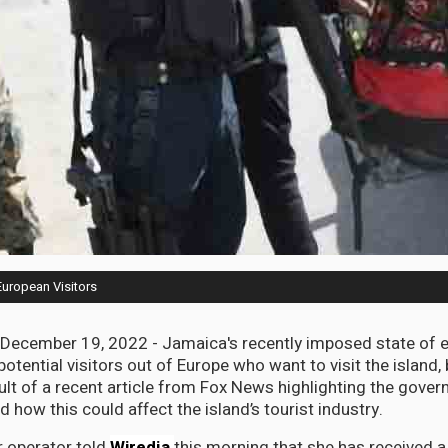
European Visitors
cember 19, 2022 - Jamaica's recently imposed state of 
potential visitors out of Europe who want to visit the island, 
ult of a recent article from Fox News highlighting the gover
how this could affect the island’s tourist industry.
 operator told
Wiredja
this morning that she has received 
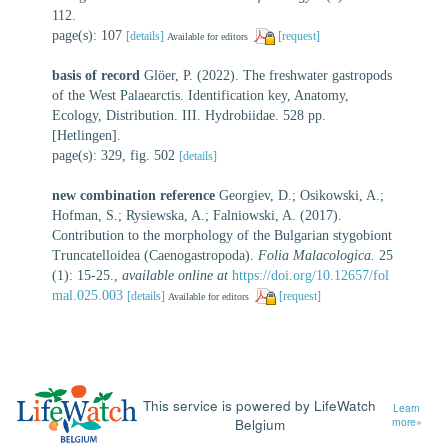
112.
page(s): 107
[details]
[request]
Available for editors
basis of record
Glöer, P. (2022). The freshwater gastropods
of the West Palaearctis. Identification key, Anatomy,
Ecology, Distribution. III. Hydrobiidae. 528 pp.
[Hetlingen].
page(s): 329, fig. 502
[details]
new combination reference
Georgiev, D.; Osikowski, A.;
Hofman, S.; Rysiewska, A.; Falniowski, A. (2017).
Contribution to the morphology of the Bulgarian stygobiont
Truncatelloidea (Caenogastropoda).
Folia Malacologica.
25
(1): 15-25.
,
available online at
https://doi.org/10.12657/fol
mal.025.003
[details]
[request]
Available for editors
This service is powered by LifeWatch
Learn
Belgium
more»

┄┄┄┄┄┄

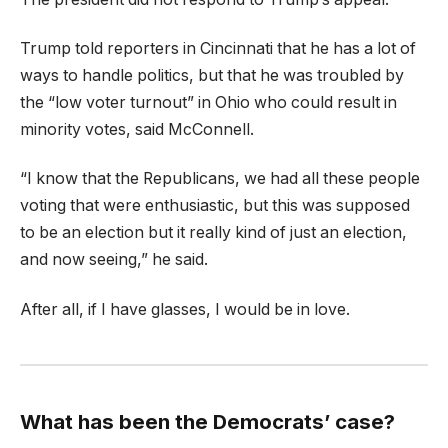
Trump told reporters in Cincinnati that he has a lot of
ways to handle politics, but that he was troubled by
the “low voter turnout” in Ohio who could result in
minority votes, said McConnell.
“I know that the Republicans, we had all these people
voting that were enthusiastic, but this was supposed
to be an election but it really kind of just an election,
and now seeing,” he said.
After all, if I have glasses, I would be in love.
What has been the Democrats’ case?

┄┄┄┄┄┄

# Work task
Search the data for the string "told". List each line that has it.

# Reply to the task
 operator told
Trump told reporters in Cincinnati that he has a lot of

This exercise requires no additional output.